Why doesn’t HCT take on Anglican Buildings?

We are the only charity in England dedicated to supporting non-Anglican places of worship. There are more than forty trusts rescuing Anglican churches.

Can we put on events at your chapels?

Yes! Most of our Churches, Chapels and Meeting Houses welcome events, meetings, concerts and ceremonies. Facilities, capacity and availability vary greatly and we keep charges realistic.  Go here to make an enquiry.

2020 Update: the current situation has led to some of our chapels closing to visitors. Please contact individual chapels to find out about their opening arrangements and social distancing provisions.

Do you give grants?

Unfortunately we do not have sufficient funds to offer grants, and all the fundraising we undertake is to support Historic Chapels as each year we need to raise £220,000 in order to continue our work. To support us as a Supporter or Patron please visit here or make a donation by visiting here.

Can my group visit?

We welcome group visits who have different interests in our chapels. We would advise enquiring in advance to ensure the building is open and accessible.

We also welcome enquires from groups who wish to hire our buildings for meetings or other events.

Do you get money from the churches or Government?

Neither – unlike the scheme for the Church of England which receives both. We have received generous grants from Historic England (which is ultimately funded by the Government) and the Heritage Lottery Fund, but we have to bid annually for these, case by case.

Who looks after the buildings?

Many of our chapels have local volunteers who help care and maintain our buildings. A full-time Local Community Officer supports the volunteers of all twenty chapels.

As we work to achieve financial sustainability over the next three years, we are working closely with Historic England to ensure that our new strategy remains on track. To help us achieve our outcomes, The Trust is currently working in partnership with the Churches Conservation Trust who provide support and advice to the HCT on a daily basis.

This support is made up of a HCT Local Community Officer who supports the volunteers with the day to day management of the chapels,three Estate Officers who arrange regular maintenance, and advices on minor repairs and larger building projects; a Finance Officer, and the management team of the CCT who advice the Trustees on governance and management of the Trust and the new strategy.

Do you charge admission?

No, but we hope you will leave a donation towards upkeep. For group visits or guided tours there may be a charge. At concerts and events admission charges and ticketing may apply.

Will you take on more buildings?

At present, we are unable to take on more chapels. We hope that once we have increased our finacial capacity over the next three years we will be able to review the situation. However, if a chapel were in desperate need and came with a viable endowment, we would consider taking the building on sooner.

Are you a religious charity?

We are registered with the Charity Commission as a secular charity. This is in part because of the diverse number of denominations our chapels are affiliated with. It means that we are able to provide support equally and fairly to all our chapels, which benefits the wider public.
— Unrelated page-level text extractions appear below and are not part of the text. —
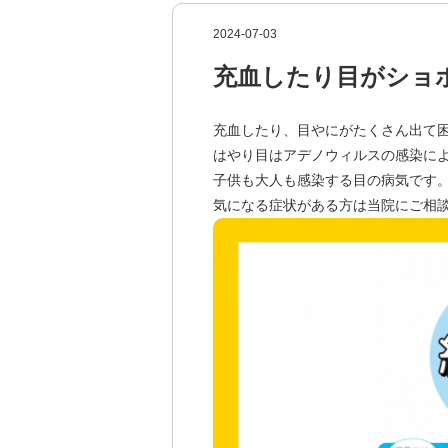
2024-07-03
充血したり目がショ
充血したり、目やにがたくさん出て
はやり目はアデノウィルスの感染に
子供も大人も感染する目の病気です
気になる症状がある方は当院にご相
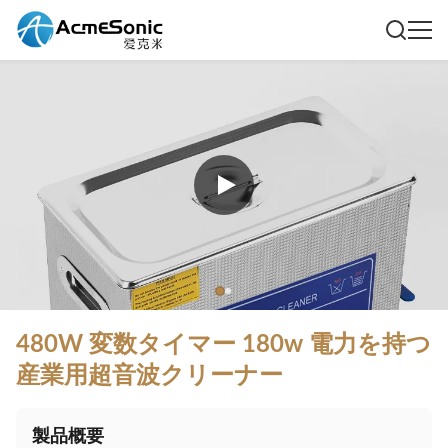
480W 変数タイマー 180w 電力を持つ
産業用超音波クリーナー
製品概要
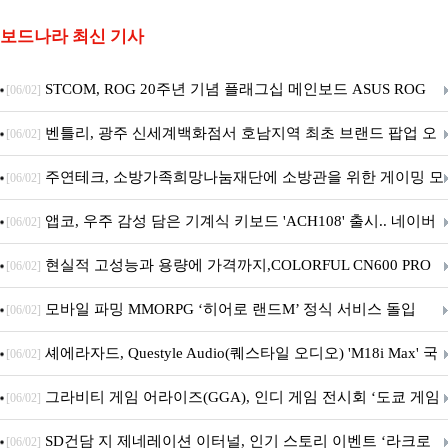
보드나라 최신 기사
STCOM, ROG 20주년 기념 플래그십 메인보드 ASUS ROG
[06/02]
Crosshair X870E EDITION 20 국내 출시 예정
벤틀리, 광주 신세계백화점서 호남지역 최초 브랜드 팝업 오
[06/02]
픈
주연테크, 소방가족희망나눔재단에 소방관을 위한 게이밍 모
[06/02]
니터·스마트 펫 침대 기부
앱코, 우주 감성 담은 기계식 키보드 'ACH108' 출시.. 네이버
[06/02]
브랜드데이 기획전 진행
현실적 고성능과 용량에 가격까지,COLORFUL CN600 PRO
[06/02]
M.2 NVMe 디앤디컴 1TB
모바일 파밍 MMORPG ‘히어로 랜드M’ 정식 서비스 돌입
[06/02]
셰에라자드, Questyle Audio(퀘스타일 오디오) 'M18i Max' 국
[06/02]
내 정식 출시
그라비티 게임 어라이즈(GGA), 인디 게임 전시회 ‘도쿄 게임
[06/02]
던전 13’ 참가!
SD건담 지 제네레이션 이터널, 인기 스토리 이벤트 ‘라크로
[06/02]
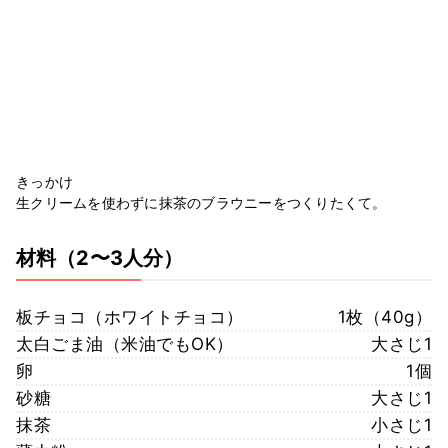
きっかけ
生クリームを使わずに抹茶のブラウニーをつくりたくて。
材料
（2〜3人分）
板チョコ（ホワイトチョコ）
1枚（40g）
太白ごま油（米油でもOK）
大さじ1
卵
1個
砂糖
大さじ1
抹茶
小さじ1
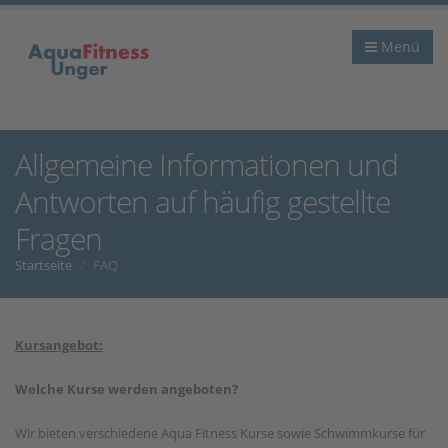
Menü
Allgemeine Informationen und
Antworten auf häufig gestellte
Fragen
Startseite
FAQ
Kursangebot:
Welche Kurse werden angeboten?
Wir bieten verschiedene Aqua Fitness Kurse sowie Schwimmkurse für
Are your buildings still used for worship?

All are buildings remain open for occasional worship as well as for use for a diverse range of community events and activities. Many are still available for baptisms, weddings and funerals.

Where do you operate?

In England only. We have sister organisations in Wales and Scotland.
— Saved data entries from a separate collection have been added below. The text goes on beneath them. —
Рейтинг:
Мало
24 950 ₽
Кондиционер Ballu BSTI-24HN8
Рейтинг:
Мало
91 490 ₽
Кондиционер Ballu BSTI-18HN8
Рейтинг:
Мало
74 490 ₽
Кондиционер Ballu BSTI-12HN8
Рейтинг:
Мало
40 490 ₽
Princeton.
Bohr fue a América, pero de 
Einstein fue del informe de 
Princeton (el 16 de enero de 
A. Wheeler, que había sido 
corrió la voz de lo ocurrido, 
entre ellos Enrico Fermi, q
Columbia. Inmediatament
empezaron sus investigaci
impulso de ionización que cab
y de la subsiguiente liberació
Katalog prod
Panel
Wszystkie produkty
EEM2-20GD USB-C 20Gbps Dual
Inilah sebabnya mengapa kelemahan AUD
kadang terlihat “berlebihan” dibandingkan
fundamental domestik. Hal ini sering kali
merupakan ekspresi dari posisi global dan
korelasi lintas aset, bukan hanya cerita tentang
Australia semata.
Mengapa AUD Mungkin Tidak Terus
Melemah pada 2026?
What is the significance of your buildings?

All our chapels are of national importance because of their architectural or historical significance. This is reflected by all our chapels being listed either grade II* or grade 1 star, making them among the 8% most important historically listed buildings in England.

Many of the chapels are important because of their association with social and religious reform. Historically, many of the people associated with the buildings have played pivotal roles in ensuring that religious tolerance and social equality was recognised. The values associated with the different denominations are still shared today and they are reflected in the diverse ways our volunteers and local communities use and share the buildings.
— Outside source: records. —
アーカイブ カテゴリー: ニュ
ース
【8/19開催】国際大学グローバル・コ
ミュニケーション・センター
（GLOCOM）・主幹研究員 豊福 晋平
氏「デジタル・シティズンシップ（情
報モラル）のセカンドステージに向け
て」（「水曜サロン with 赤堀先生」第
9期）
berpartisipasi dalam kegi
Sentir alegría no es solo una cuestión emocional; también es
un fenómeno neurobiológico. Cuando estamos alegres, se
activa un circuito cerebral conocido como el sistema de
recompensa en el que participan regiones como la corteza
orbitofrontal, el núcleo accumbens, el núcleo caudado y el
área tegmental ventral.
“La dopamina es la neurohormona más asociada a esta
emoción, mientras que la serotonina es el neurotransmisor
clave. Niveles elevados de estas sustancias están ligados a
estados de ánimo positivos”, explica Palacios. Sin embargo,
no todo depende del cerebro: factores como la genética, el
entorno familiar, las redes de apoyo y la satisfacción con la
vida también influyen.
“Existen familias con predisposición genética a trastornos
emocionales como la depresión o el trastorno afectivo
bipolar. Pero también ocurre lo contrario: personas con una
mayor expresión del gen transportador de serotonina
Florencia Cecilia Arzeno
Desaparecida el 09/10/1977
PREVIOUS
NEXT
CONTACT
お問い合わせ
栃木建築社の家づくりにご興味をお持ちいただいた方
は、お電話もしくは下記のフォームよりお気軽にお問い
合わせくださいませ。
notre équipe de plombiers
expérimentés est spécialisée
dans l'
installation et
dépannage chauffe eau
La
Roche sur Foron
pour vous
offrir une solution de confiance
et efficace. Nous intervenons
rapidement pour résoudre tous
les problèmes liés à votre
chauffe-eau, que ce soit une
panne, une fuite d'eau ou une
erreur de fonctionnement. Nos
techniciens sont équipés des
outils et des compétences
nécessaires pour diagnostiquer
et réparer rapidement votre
Can I get married in your buildings?

Religious marriages are available in six of our twenty buildings, with a ceremony according the tradition for those buildings. Under UK law we cannot offer civil ceremonies. However, you may have a blessing or celebration at one of our buildings, following a civil ceremony at a Register Office. Go here for details.

Who runs Historic Chapels Trust?

The charity’s unpaid Trustees have ultimate responsibility. Most of our buildings benefit greatly from the support of local volunteers. The volunteers of all twenty building are supprted by a full-time Local Community Officer.

Who are the Churches Conservation Trust (CCT)?

The CCT are the national body responsible for protecting Church of England churches at risk. They own the third largest collection of heritage buildings in the country, all of which are places of worship no longer in regular use. For over 50 years they have been developing expertise in the repair, conservation and regeneration of Places of Worship, and they support their own extensive network of local volunteers. We believe that they have the expertise, capacity, credibility and knowledge of working with local volunteers to offer us a practical way forward to support the future of the HCT.

What happens about day-to-day enquiries and forthcoming events

All enquires, including the hire or longer-term rent of a chapel, burials or general queries should be emailed to Vivienne Cooling at vcooling@thecct.org.uk or hct@thecct.org.uk. Chapel specific enquires, such as events or local hire can be emailed directly to a chapel using the contact us page.

Can I see your accounts?

Yes. Audited accounts for the last five years are available on the Charity Commission website and may be downloaded free of charge.